Bekkenbodem
De bekkenbodem is belangrijk voor ons dagelijks functioneren.
De bekkenbodem:
- ondersteunt de bekkenorganen en geeft stabiliteit aan het bekken;
- zorgt voor het ophouden en doorlaten van urine en ontlasting;
- maakt seks mogelijk;
- maakt een geboorte mogelijk.
Hoe werkt de bekkenbodem
Het bekken is een soort trechter van botten. De blaas, de baarmoeder, de vagina en het eind van de darm liggen in het bekken. Of beter gezegd: ze hangen met banden aan de botten van het bekken. Tussen deze organen zit bindweefsel.
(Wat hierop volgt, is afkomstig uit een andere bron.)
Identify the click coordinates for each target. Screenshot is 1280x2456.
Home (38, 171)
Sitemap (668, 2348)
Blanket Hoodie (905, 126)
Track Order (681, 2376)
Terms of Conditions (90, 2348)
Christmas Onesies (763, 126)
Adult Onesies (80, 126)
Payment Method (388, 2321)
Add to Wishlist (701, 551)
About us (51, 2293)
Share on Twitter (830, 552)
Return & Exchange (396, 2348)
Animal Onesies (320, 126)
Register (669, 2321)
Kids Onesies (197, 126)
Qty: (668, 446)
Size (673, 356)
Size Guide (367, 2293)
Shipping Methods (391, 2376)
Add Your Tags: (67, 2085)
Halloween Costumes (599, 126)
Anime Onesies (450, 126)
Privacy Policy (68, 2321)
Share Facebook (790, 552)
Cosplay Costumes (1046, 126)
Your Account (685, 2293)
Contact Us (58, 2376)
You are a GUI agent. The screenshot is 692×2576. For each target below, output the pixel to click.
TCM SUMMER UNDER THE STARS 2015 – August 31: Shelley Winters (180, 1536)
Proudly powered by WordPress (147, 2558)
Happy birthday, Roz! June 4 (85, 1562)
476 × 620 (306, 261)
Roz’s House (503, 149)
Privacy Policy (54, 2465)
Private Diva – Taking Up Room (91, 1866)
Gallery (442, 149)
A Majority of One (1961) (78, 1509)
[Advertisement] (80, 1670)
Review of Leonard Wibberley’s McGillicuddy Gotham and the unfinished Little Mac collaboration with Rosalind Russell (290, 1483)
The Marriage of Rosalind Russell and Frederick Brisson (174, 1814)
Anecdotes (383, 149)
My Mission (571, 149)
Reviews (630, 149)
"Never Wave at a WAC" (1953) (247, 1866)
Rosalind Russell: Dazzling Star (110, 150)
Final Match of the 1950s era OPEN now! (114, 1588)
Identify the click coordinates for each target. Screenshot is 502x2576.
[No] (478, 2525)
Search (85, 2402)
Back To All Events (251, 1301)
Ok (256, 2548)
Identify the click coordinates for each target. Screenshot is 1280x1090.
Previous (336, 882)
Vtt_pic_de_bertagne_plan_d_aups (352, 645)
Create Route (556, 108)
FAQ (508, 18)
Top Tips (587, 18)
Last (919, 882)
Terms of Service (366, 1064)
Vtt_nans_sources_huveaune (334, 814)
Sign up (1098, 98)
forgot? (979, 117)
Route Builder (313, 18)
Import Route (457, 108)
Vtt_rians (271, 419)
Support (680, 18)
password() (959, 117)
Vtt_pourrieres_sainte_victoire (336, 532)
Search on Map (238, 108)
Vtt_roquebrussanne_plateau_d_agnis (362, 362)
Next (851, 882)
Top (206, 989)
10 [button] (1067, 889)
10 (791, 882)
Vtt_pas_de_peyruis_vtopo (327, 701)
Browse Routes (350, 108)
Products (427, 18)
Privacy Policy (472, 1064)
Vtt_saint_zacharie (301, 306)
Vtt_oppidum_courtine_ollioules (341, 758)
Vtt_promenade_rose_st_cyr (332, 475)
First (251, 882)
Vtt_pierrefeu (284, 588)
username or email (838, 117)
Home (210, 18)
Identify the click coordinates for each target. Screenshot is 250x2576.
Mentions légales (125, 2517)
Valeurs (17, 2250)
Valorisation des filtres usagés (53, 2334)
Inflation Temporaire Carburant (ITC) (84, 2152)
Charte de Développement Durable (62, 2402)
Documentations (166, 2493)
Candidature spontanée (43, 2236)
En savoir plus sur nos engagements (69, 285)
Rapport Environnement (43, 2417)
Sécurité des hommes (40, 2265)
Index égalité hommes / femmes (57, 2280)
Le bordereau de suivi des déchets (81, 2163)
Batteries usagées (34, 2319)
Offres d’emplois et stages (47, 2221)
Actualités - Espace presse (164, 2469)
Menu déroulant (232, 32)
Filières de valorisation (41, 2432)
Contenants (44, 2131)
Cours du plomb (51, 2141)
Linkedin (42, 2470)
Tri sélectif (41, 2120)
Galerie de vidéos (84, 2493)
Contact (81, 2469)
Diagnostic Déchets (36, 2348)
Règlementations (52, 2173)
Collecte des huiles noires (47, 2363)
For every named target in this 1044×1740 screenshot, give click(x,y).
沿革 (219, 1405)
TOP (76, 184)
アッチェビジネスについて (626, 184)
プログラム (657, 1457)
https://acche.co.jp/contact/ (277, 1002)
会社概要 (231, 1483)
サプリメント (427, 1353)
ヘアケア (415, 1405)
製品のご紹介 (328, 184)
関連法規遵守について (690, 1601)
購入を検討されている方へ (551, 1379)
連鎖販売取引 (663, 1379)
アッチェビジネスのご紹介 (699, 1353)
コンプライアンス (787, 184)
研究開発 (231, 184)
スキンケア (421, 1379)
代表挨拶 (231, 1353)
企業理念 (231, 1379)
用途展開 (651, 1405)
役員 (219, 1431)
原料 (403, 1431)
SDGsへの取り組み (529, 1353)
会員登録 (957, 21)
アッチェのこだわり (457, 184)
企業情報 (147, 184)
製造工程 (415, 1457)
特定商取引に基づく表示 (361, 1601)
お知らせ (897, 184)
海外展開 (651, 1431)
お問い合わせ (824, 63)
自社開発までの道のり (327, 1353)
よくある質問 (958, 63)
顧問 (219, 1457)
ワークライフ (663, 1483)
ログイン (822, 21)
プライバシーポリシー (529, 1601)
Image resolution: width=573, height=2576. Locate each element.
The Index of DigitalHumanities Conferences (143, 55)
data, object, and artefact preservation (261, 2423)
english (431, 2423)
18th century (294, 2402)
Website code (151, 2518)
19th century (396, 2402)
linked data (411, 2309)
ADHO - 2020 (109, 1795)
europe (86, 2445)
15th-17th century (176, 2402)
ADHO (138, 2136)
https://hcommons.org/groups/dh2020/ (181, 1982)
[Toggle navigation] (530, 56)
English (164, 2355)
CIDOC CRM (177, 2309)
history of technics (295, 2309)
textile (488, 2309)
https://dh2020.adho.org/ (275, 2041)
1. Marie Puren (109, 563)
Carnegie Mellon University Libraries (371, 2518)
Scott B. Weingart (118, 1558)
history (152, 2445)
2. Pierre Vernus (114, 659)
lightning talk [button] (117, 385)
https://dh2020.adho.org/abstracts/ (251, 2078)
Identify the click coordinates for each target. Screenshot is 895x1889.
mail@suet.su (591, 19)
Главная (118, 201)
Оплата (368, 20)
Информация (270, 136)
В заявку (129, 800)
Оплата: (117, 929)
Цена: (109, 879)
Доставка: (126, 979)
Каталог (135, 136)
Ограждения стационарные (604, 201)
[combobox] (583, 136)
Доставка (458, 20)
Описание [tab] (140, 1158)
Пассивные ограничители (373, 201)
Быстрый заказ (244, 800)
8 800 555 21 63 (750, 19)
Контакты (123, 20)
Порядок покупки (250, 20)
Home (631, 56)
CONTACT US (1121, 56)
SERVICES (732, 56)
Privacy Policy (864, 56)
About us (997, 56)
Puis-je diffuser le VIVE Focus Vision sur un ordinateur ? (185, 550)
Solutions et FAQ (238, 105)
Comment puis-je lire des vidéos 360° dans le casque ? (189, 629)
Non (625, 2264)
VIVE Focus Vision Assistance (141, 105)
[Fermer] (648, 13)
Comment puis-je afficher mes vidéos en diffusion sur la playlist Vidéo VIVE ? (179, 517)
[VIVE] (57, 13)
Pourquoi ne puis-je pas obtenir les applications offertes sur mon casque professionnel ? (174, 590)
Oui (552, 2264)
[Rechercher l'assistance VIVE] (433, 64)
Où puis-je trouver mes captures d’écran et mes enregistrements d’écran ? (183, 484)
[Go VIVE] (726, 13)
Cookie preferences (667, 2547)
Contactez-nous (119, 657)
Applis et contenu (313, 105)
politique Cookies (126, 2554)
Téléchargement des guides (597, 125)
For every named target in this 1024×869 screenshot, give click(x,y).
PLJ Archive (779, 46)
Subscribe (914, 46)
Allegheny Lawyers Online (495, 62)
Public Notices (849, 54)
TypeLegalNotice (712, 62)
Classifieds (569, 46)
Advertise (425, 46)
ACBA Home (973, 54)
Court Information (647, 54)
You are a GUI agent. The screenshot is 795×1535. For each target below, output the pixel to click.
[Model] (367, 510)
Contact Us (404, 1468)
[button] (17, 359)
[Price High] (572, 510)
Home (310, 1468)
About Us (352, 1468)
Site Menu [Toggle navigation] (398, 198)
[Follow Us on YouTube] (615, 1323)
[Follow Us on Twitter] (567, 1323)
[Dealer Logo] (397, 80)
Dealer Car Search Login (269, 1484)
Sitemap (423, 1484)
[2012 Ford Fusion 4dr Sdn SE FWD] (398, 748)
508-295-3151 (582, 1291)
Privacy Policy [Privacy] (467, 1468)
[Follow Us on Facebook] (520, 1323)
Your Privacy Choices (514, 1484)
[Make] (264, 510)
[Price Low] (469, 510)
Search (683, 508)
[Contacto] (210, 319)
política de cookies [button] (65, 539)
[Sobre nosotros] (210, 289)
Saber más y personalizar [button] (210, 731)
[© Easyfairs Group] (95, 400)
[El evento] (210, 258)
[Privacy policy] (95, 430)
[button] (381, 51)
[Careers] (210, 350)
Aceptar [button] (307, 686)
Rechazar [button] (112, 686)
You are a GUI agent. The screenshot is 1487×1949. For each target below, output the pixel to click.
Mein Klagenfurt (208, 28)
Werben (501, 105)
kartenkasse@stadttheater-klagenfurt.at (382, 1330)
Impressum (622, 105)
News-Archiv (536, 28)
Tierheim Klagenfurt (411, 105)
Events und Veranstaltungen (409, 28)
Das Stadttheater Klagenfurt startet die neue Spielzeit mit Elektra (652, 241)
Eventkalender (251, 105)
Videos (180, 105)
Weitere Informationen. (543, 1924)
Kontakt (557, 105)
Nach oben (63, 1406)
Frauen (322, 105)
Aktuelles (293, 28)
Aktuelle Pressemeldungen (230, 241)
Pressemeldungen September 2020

De bekkenbodem is een laag spieren die de bodem van de trechter afsluit en de organen in het bekken ondersteunt. De bekkenbodem heeft een opening voor de plasbuis, de vagina en de anus.
Bekkenbodemspieren
De bekkenbodemspieren zijn altijd een beetje aangespannen. Ze sluiten de plasbuis en de endeldarm af zonder dat je daar iets voor hoeft te doen. De endeldarm is het laatste stukje van de darm vlak boven de anus. Je houdt zo ongemerkt plas en ontlasting op. Als je naar het toilet gaat ontspannen deze spieren. Ook tijdens het vrijen is er ontspanning nodig van de bekkenbodem.
Plassen
Urine wordt opgevangen in de blaas. Als de blaas vol is, ontstaat aandrang om te plassen. De blaas en plasbuis worden door een kringspier afgesloten. De bekkenbodemspieren en omliggend steunweefsel zorgen ervoor dat de blaas en de urinebuis op hun plaats blijven. Bij het plassen ontspannen de kringspier en de bekkenbodem. De blaas trekt zich samen waardoor urine naar buiten kan lopen.
Poepen
Als de endeldarm vol raakt met ontlasting, ontstaat aandrang. De ontlasting komt dieper in het bekken. De sluitpier bij de anus spant aan om zo de ontlasting te kunnen ophouden. Bij het poepen ontspant de sluitspier. De bekkenbodemspier kan ook helpen om de ontlasting op te houden. Op het toilet moet de spier wel ontspannen voor een goede lediging.